WORK REQUIRED: In the records below, find each line holding the word "IDSE" and copy it.

DATA FOR REVIEW:
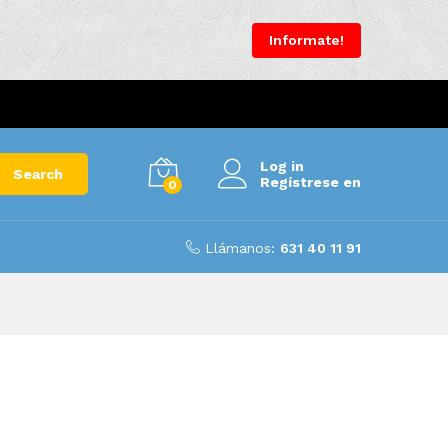
Informate!
Log in
Search
Regístrese en
0
Llámanos:
631 40 11 91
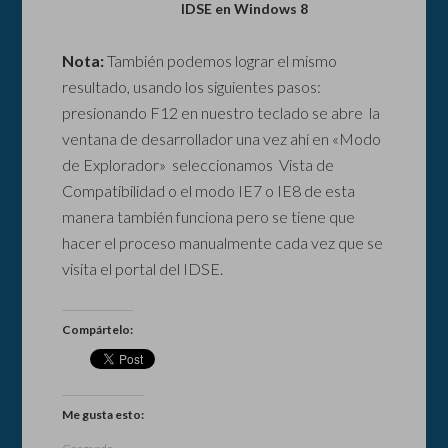
IDSE en Windows 8
Nota:
También podemos lograr el mismo
resultado, usando los siguientes pasos:
presionando F12 en nuestro teclado se abre la
ventana de desarrollador una vez ahí en «Modo
de Explorador» seleccionamos Vista de
Compatibilidad o el modo IE7 o IE8 de esta
manera también funciona pero se tiene que
hacer el proceso manualmente cada vez que se
visita el portal del IDSE.
Compártelo:
Me gusta esto:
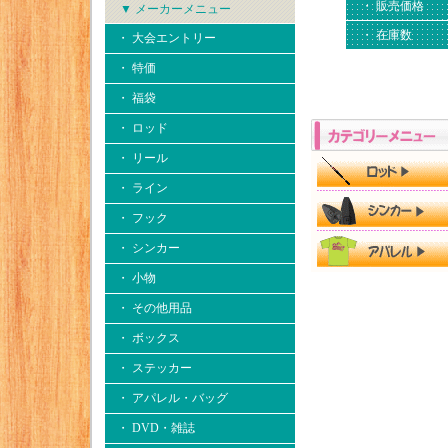
・ 販売価格
▼ メーカーメニュー
・ 在庫数
・ 大会エントリー
・ 特価
・ 福袋
・ ロッド
・ リール
・ ライン
・ フック
・ シンカー
・ 小物
・ その他用品
・ ボックス
・ ステッカー
・ アパレル・バッグ
・ DVD・雑誌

ANSWER TO THIS PROBLEM:
IDSE en Windows 8
visita el portal del IDSE.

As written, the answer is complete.